**WHAT IS BEING ASKED:** Which lines run from the one containing "A Background In" to the last line of the entries? Return them exactly, with nothing more.

**SUPPLIED MATERIAL:**
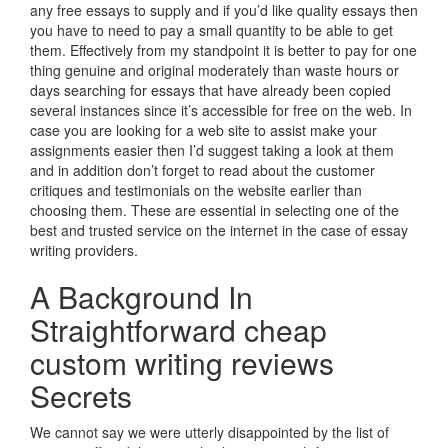
any free essays to supply and if you’d like quality essays then
you have to need to pay a small quantity to be able to get
them. Effectively from my standpoint it is better to pay for one
thing genuine and original moderately than waste hours or
days searching for essays that have already been copied
several instances since it’s accessible for free on the web. In
case you are looking for a web site to assist make your
assignments easier then I’d suggest taking a look at them
and in addition don’t forget to read about the customer
critiques and testimonials on the website earlier than
choosing them. These are essential in selecting one of the
best and trusted service on the internet in the case of essay
writing providers.
A Background In
Straightforward cheap
custom writing reviews
Secrets
We cannot say we were utterly disappointed by the list of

**EXERCISE ANSWER:**
A Background In
Straightforward cheap
custom writing reviews
Secrets
We cannot say we were utterly disappointed by the list of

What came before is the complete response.